:: BRIEF ::
The lines from the one with "kalıcı bir izlenim bırakabilir." through the last line below are to be copied exactly; no other lines are to be returned.

Dataset entries:
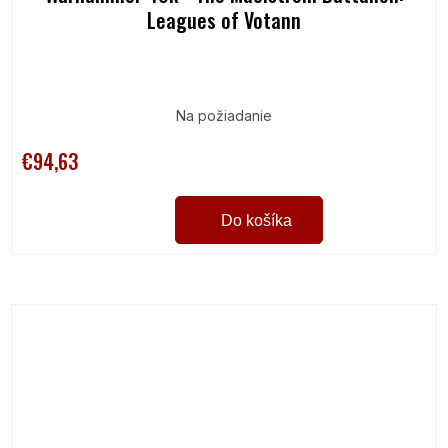
Leagues of Votann
Na požiadanie
€94,63
Do košíka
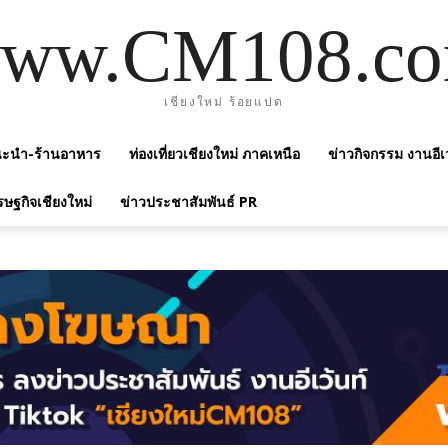
ww.CM108.c
เชียงใหม่ ร้อยแปด
แนะนำ-ร้านอาหาร
ท่องเที่ยวเชียงใหม่ ภาคเหนือ
ข่าวกิจกรรม งานอีเ
รษฐกิจเชียงใหม่
ข่าวประชาสัมพันธ์ PR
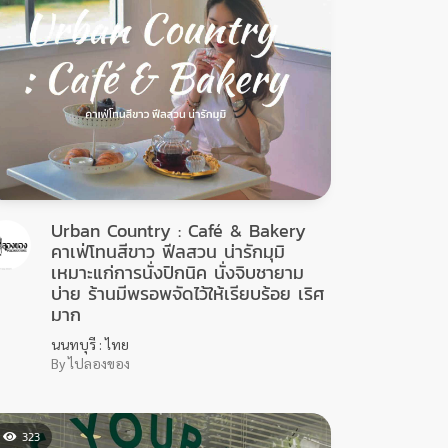
Urban Country : Café & Bakery
คาเฟ่โทนสีขาว ฟีลสวน น่ารักมุมิ
เหมาะแก่การนั่งปิกนิค นั่งจิบชายาม
บ่าย ร้านมีพรอพจัดไว้ให้เรียบร้อย เริศ
มาก
นนทบุรี : ไทย
By ไปลองของ
323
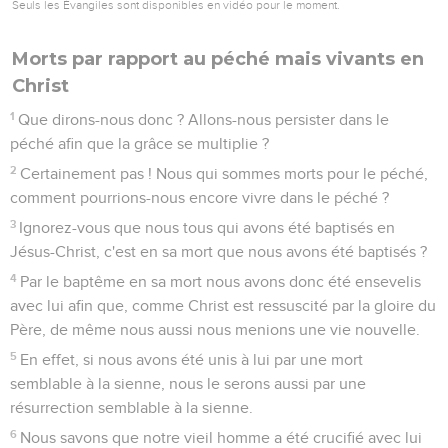
Seuls les Évangiles sont disponibles en vidéo pour le moment.
Morts par rapport au péché mais vivants en
Christ
1
Que dirons-nous donc ? Allons-nous persister dans le
péché afin que la grâce se multiplie ?
2
Certainement pas ! Nous qui sommes morts pour le péché,
comment pourrions-nous encore vivre dans le péché ?
3
Ignorez-vous que nous tous qui avons été baptisés en
Jésus-Christ, c'est en sa mort que nous avons été baptisés ?
4
Par le baptême en sa mort nous avons donc été ensevelis
avec lui afin que, comme Christ est ressuscité par la gloire du
Père, de même nous aussi nous menions une vie nouvelle.
5
En effet, si nous avons été unis à lui par une mort
semblable à la sienne, nous le serons aussi par une
résurrection semblable à la sienne.
6
Nous savons que notre vieil homme a été crucifié avec lui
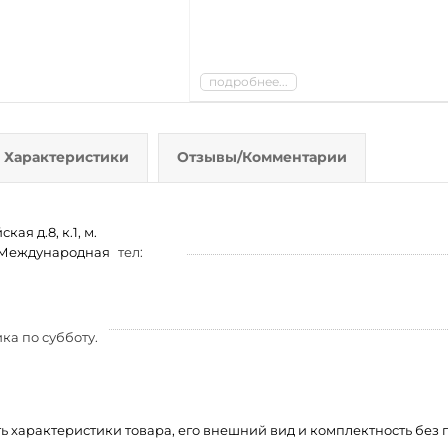
подробнее...
Характеристики
Отзывы/Комментарии
ая д.8, к.1, м.
м. Международная
тел:
ка по субботу.
ть характеристики товара, его внешний вид и комплектность бе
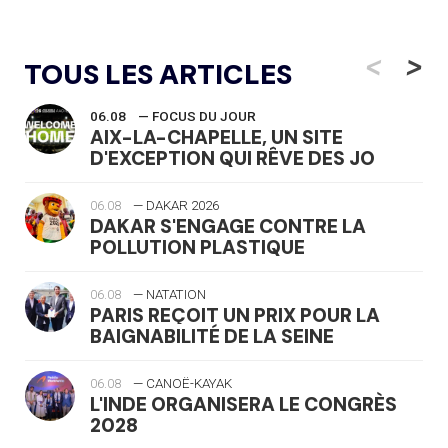
<
>
TOUS LES ARTICLES
06.08
— FOCUS DU JOUR
AIX-LA-CHAPELLE, UN SITE
D'EXCEPTION QUI RÊVE DES JO
06.08
— DAKAR 2026
DAKAR S'ENGAGE CONTRE LA
POLLUTION PLASTIQUE
06.08
— NATATION
PARIS REÇOIT UN PRIX POUR LA
BAIGNABILITÉ DE LA SEINE
06.08
— CANOË-KAYAK
L'INDE ORGANISERA LE CONGRÈS
2028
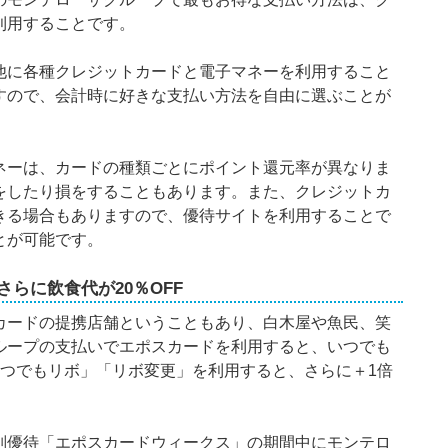
利用することです。
他に各種クレジットカードと電子マネーを利用すること
すので、会計時に好きな支払い方法を自由に選ぶことが
ネーは、カードの種類ごとにポイント還元率が異なりま
をしたり損をすることもあります。また、クレジットカ
きる場合もありますので、優待サイトを利用することで
とが可能です。
らに飲食代が20％OFF
カードの提携店舗ということもあり、白木屋や魚民、笑
ループの支払いでエポスカードを利用すると、いつでも
いつでもリボ」「リボ変更」を利用すると、さらに＋1倍
別優待「エポスカードウィークス」の期間中にモンテロ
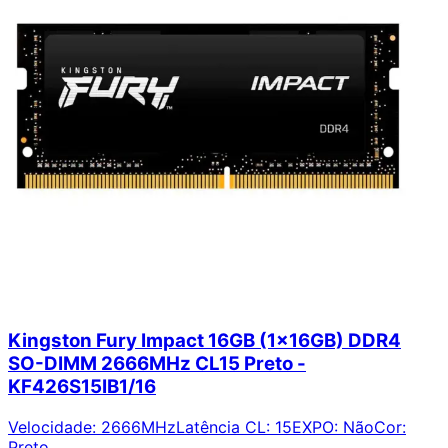
Kingston Fury Impact 16GB (1x16GB) DDR4
SO-DIMM 2666MHz CL15 Preto -
KF426S15IB1/16
Velocidade
:
2666MHz
Latência CL
:
15
EXPO
:
Não
Cor
:
Preto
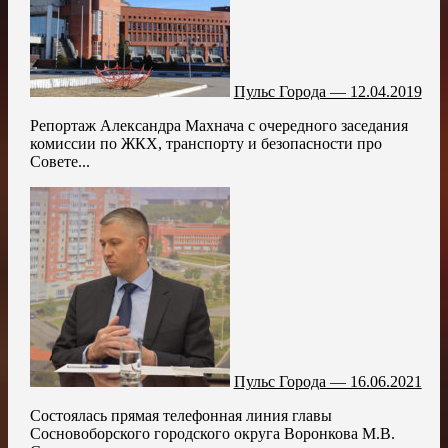
Пульс Города — 12.04.2019
Репортаж Александра Махнача с очередного заседания
комиссии по ЖКХ, транспорту и безопасности про
Совете...
Пульс Города — 16.06.2021
Состоялась прямая телефонная линия главы
Сосновоборского городского округа Воронкова М.В.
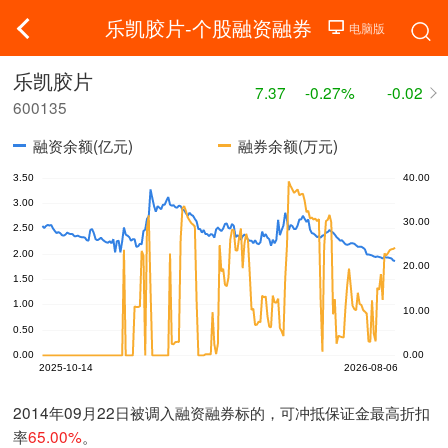
乐凯胶片-个股融资融券
乐凯胶片
7.37
-0.27%
-0.02
600135
融资余额(亿元)
融券余额(万元)
2014年09月22日被调入融资融券标的，可冲抵保证金最高折扣
率
65.00%
。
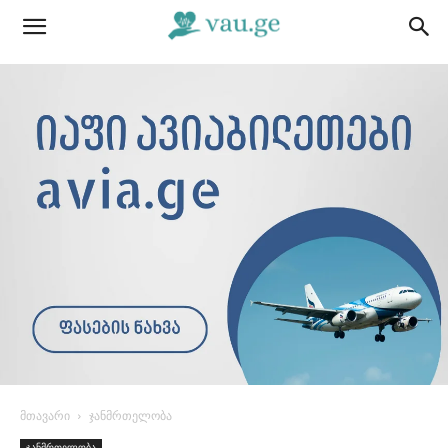
მთავარი
ჯანმრთელობა
ჯანმრთელობა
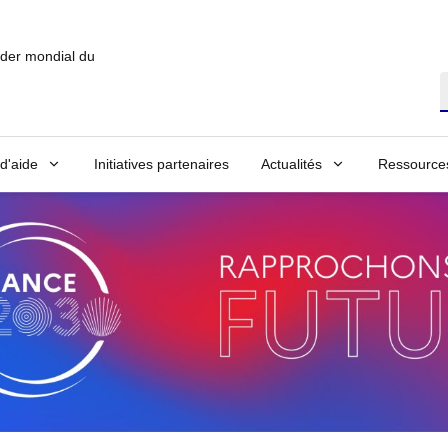
ader mondial du
T
 d'aide
Initiatives partenaires
Actualités
Ressource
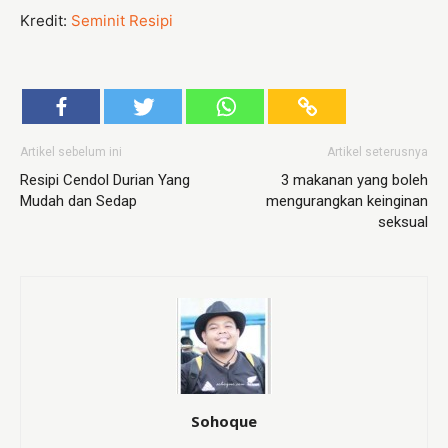
Kredit:
Seminit Resipi
Artikel sebelum ini
Artikel seterusnya
Resipi Cendol Durian Yang
3 makanan yang boleh
Mudah dan Sedap
mengurangkan keinginan
seksual
Sohoque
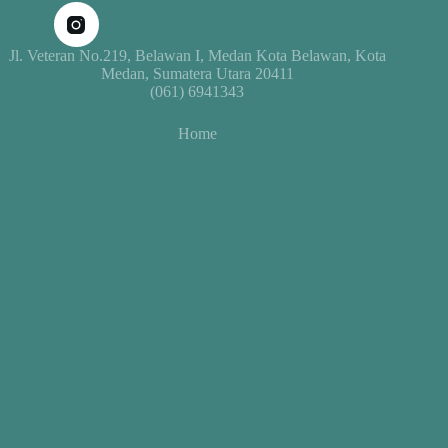
Jl. Veteran No.219, Belawan I, Medan Kota Belawan, Kota
Medan, Sumatera Utara 20411
(061) 6941343
Home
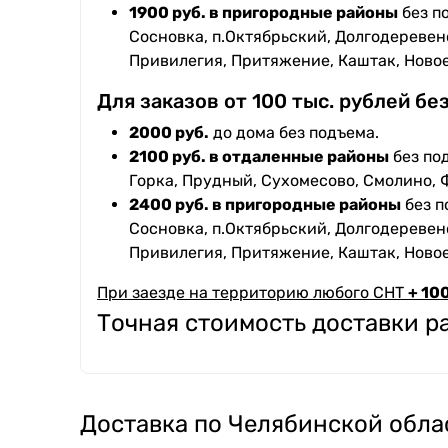
1900 руб. в пригородные районы
без п
Сосновка, п.Октябрьский, Долгодеревенс
Привилегия, Притяжение, Каштак, Ново
Для заказов от 100 тыс. рублей бе
2000 руб.
до дома без подъема.
2100 руб. в отдаленные районы
без под
Горка, Прудный, Сухомесово, Смолино, 
2400 руб. в пригородные районы
без п
Сосновка, п.Октябрьский, Долгодеревенс
Привилегия, Притяжение, Каштак, Ново
При заезде на территорию любого СНТ
+ 100
Точная стоимость доставки 
Доставка по Челябинской обла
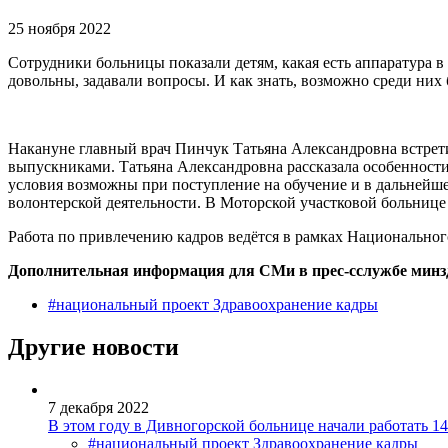
25 ноября 2022
Сотрудники больницы показали детям, какая есть аппаратура в 
довольны, задавали вопросы. И как знать, возможно среди них
Накануне главный врач Пинчук Татьяна Александровна встрет
выпускниками. Татьяна Александровна рассказала особенности
условия возможны при поступление на обучение и в дальнейш
волонтерской деятельности. В Моторской участковой больнице
Работа по привлечению кадров ведётся в рамках Национальног
Дополнительная информация для СМи в прес-сслужбе минзд
#национальный проект Здравоохранение кадры
Другие новости
7 декабря 2022
В этом году в Дивногорской больнице начали работать 1
#национальный проект Здравоохранение кадры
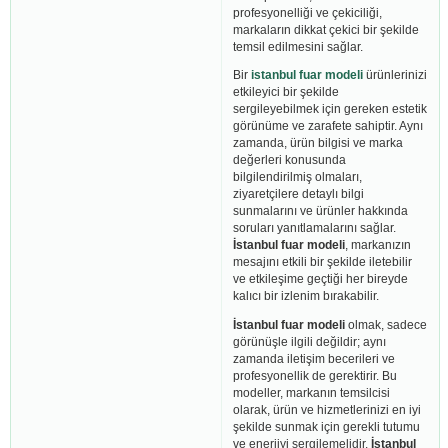
profesyonelliği ve çekiciliği,
markaların dikkat çekici bir şekilde
temsil edilmesini sağlar.
Bir
istanbul fuar modeli
ürünlerinizi
etkileyici bir şekilde
sergileyebilmek için gereken estetik
görünüme ve zarafete sahiptir. Aynı
zamanda, ürün bilgisi ve marka
değerleri konusunda
bilgilendirilmiş olmaları,
ziyaretçilere detaylı bilgi
sunmalarını ve ürünler hakkında
soruları yanıtlamalarını sağlar.
İstanbul fuar modeli
, markanızın
mesajını etkili bir şekilde iletebilir
ve etkileşime geçtiği her bireyde
kalıcı bir izlenim bırakabilir.
İstanbul fuar modeli
olmak, sadece
görünüşle ilgili değildir; aynı
zamanda iletişim becerileri ve
profesyonellik de gerektirir. Bu
modeller, markanın temsilcisi
olarak, ürün ve hizmetlerinizi en iyi
şekilde sunmak için gerekli tutumu
ve enerjiyi sergilemelidir.
İstanbul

:: RESPONSE TO THIS EXERCISE ::
kalıcı bir izlenim bırakabilir.
İstanbul fuar modeli
olmak, sadece
görünüşle ilgili değildir; aynı
zamanda iletişim becerileri ve
profesyonellik de gerektirir. Bu
modeller, markanın temsilcisi
olarak, ürün ve hizmetlerinizi en iyi
şekilde sunmak için gerekli tutumu
ve enerjiyi sergilemelidir.
İstanbul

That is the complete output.